Abstract
Background
Severe acute respiratory syndrome–associated coronavirus (SARS‐CoV) was introduced to the United States through air travel. Although the risk of SARS‐CoV transmission within aircraft cabins has been addressed by several studies, the magnitude of the risk remains unclear.
Methods
We attempted to contact all persons with working US telephone numbers aboard seven US‐bound flights carrying SARS patients. Consenting participants responded to a questionnaire, and a serum sample was collected at least 38 days after the flight and tested for SARS‐CoV‐associated antibodies.

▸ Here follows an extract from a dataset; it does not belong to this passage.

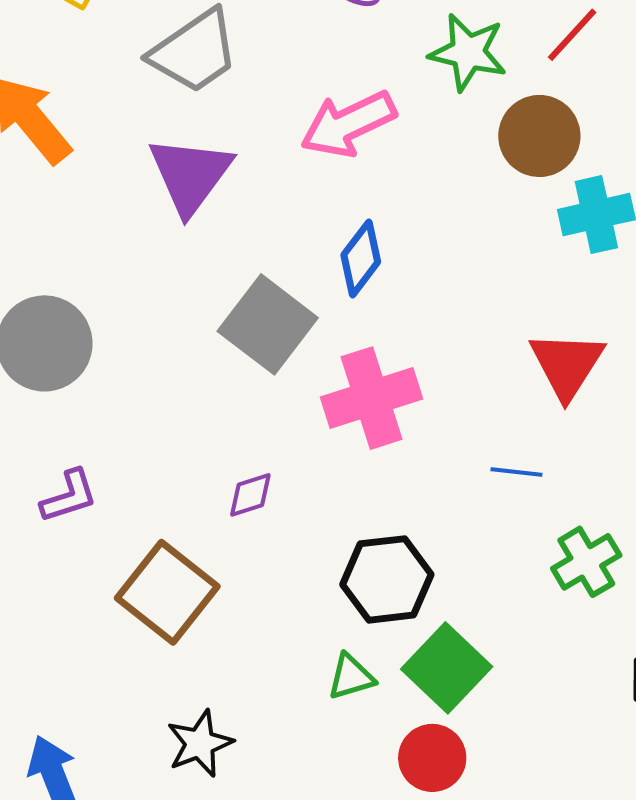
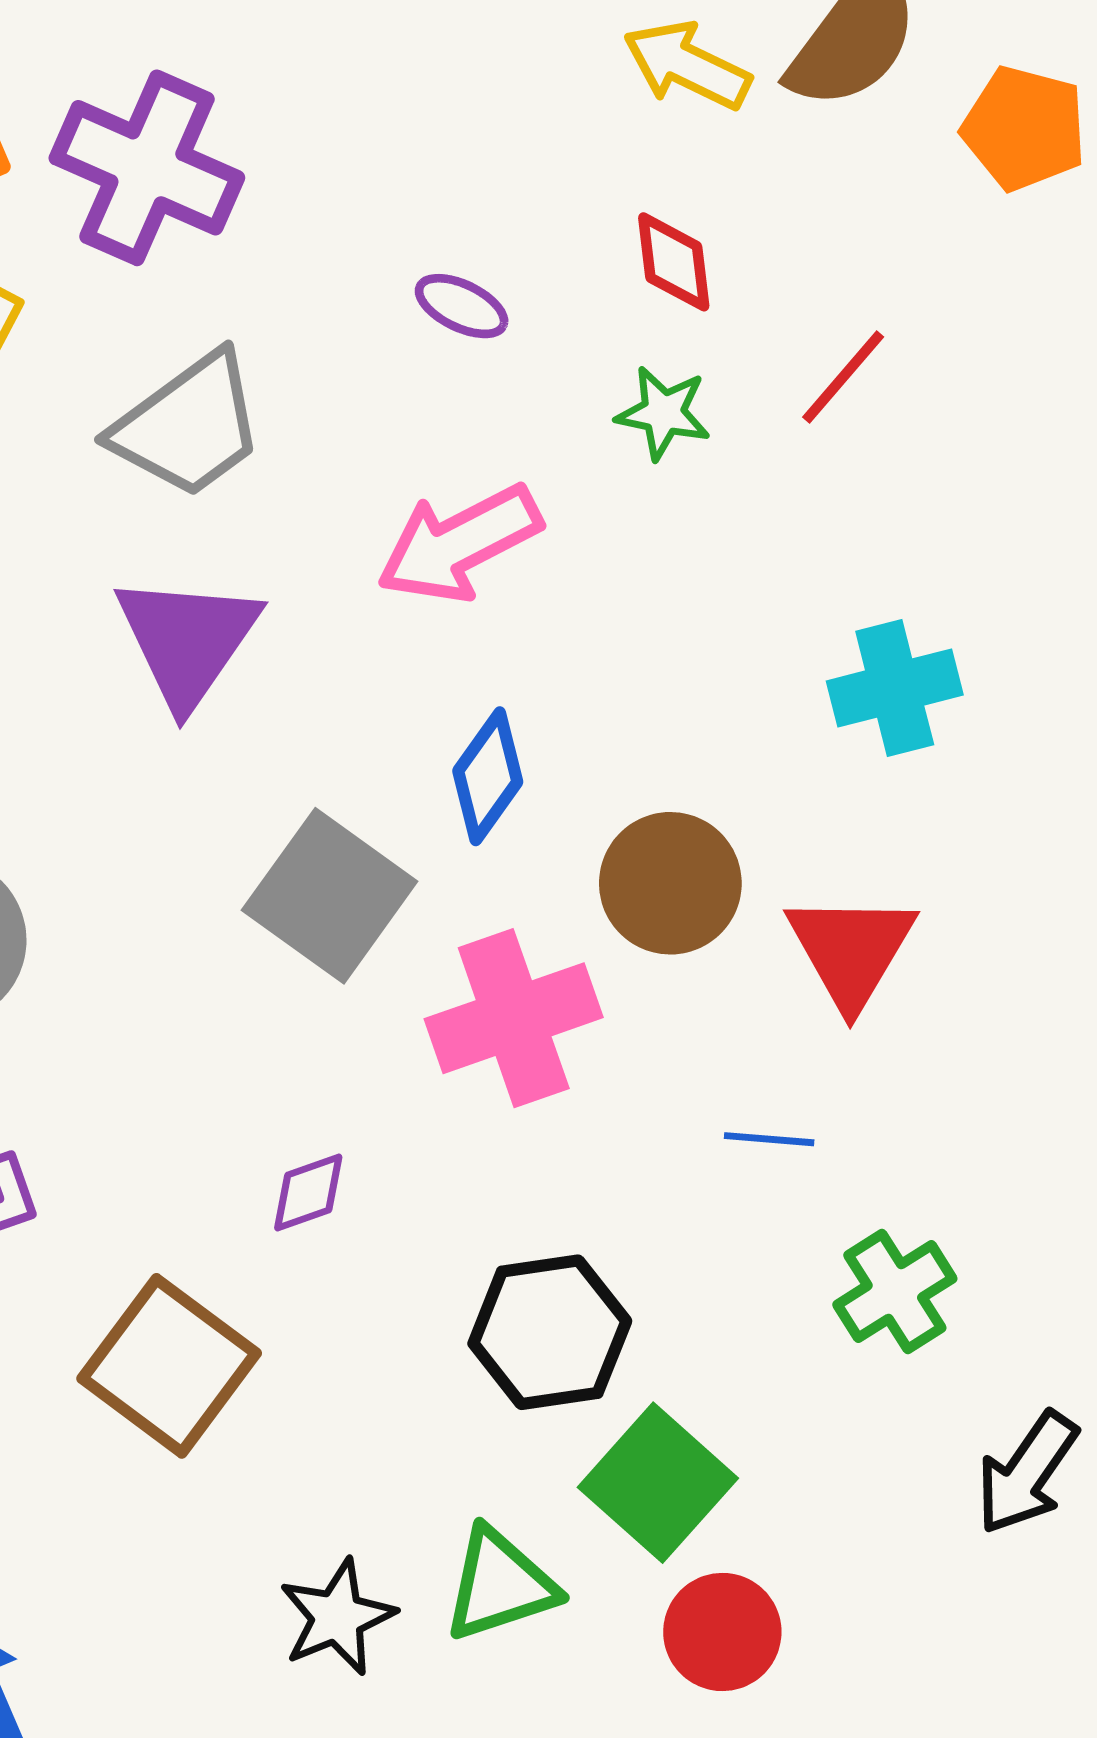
green star: (468, 52) -> (663, 413), size x0.7
brown circle: (539, 136) -> (670, 883), moved
green triangle: (351, 677) -> (500, 1585), moved, size x1.4
black star: (200, 743) -> (337, 1617), moved
red circle: (432, 758) -> (722, 1632), moved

Participants reporting an illness compatible with SARS, with onset during the 2‐ to 10‐day incubation period, were considered suspect cases; positive serology was required for confirmed cases.
Results
Among 1,766 passengers and crew, 339 (19%) persons were contacted. Of these, 312 (92%) completed questionnaires, and blood was collected from 127 (37%). Serology was negative for all 127 participants, including three of four who met the clinical case criteria for SARS, and the fourth had a mild illness that lasted only 5 days.
Conclusions
Transmission of SARS‐associated CoV was not observed, suggesting that the risk of transmission is not amplified aboard aircraft.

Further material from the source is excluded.